Selecting the right framework is crucial for efficient model development and scaling. If your training process primarily involves standard optimization loops, such as forward passes and loss computation (e.g., training a ResNet on ImageNet), PyTorch Lightning is an excellent choice. It streamlines code, minimizes boilerplate (i.e., sections of code that are repeated in multiple places with little to no variation), and makes scaling across multiple GPUs or nodes as simple as adding a Trainer(gpus=4) configuration.

However, if you anticipate needing significant customizations to the training loop or optimization process—such as implementing a GAN with separate generator and discriminator training steps or integrating a custom reinforcement learning algorithm—plain PyTorch might be better.
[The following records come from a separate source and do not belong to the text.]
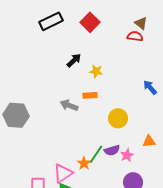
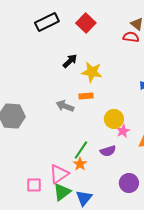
yellow star: (96, 71) -> (92, 72), size x1.5
green line: (96, 154) -> (81, 150), moved
pink star: (127, 155) -> (123, 131), moved

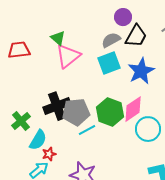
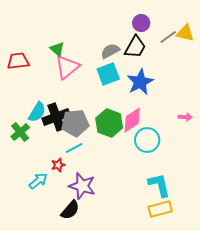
purple circle: (123, 17) -> (141, 23), moved
cyan line: (87, 130) -> (74, 148), moved
cyan semicircle: (38, 140) -> (37, 112), moved
red star: (49, 154) -> (58, 165), moved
While it requires more effort to set up, it provides greater flexibility, allowing you to design bespoke workflows tailored to these advanced scenarios without being constrained by predefined workflows.
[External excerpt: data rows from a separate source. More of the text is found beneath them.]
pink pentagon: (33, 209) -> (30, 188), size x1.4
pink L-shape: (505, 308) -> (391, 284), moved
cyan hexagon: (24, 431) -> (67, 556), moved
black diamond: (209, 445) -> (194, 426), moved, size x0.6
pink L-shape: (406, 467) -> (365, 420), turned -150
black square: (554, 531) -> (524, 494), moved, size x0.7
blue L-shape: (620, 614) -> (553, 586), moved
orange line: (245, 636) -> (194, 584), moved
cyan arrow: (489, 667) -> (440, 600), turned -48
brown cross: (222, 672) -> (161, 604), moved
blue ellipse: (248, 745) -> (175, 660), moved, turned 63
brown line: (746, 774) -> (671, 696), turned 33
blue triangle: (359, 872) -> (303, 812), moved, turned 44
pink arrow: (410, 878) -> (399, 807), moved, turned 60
Note : PyTorch Lightning can still handle significant customizations to the training loop. It provides flexibility through well-defined hooks like training_step, validation_step. That said, while Lightning simplifies many customizations, there might still be edge cases where its structure could feel restrictive. In such edge cases some prefer JAX even over PyTorch.

Files Structure

The following is a suggested file structure for a deep learning research project. This structure organizes the project into clearly defined components, making it modular, scalable, and easier to maintain. It is designed to accommodate multiple tasks or experiments, shared utilities, and reproducible workflows.

Project
├── utils/
|   ├── dataset.py         # Contains data loading and preprocessing functions or classes.
|   └── utils.py           # General-purpose utility functions shared across the project.
├── data/
│   ├── raw/               # Directory for storing raw datasets.
│   └── processed/         # Directory for storing processed datasets or intermediate files.
├── layers/
│                          # Directory for custom neural network layers or modules.
├── experiments/
│   ├── task1/
│   │   ├── train.py       # Script for training models for Task 1.
│   │   ├── eval.py        # Script for evaluating models for Task 1.
│   │   └── results/         # Directory for storing Task 1 outputs.
|   |       └── run1/
│   │           ├── logs/      # Training logs, such as loss and metric curves.
│   │           └── checkpoints/ # Saved model weights or checkpoints.
│   └── task2/
│       ├── train.py       # Script for training models for Task 2.
│       ├── eval.py        # Script for evaluating models for Task 2.
│       └── results/         # Directory for storing Task 1 outputs.
|           └── run1/
│               ├── logs/      
│               └── checkpoints/ 
├── trainers/
│   ├── base_trainer.py    # Abstract or base class for shared training logic.
│   ├── task1_trainer.py   # Trainer implementation specific to Task 1.
│   └── task2_trainer.py   # Trainer implementation specific to Task 2.
├── scripts/               # Auxiliary scripts, such as running mass experiments in an HPC.
├── requirements.txt       # List of dependencies required for the project.
└── README.md              # Documentation for setting up and using the project.

Key Features

  • Modularity: The project is divided into logical components (utils, trainers, experiments) to ensure each piece has a specific role.
  • Reusability: Shared utilities, like dataset.py and utils.py, centralize functionality used across tasks.
  • Task Separation: Each task has its own directory under experiments/, keeping training, evaluation, and results organized.
  • Reproducibility: The data/ directory and results/ subdirectories store raw data, processed data, and experiment outputs whith checkpointing in a reproducible way.
  • Flexibility: Custom layers, trainers, and scripts are separated to support project scalability and experimentation. This structure ensures that the project remains manageable and adaptable, even as it grows in complexity or scope.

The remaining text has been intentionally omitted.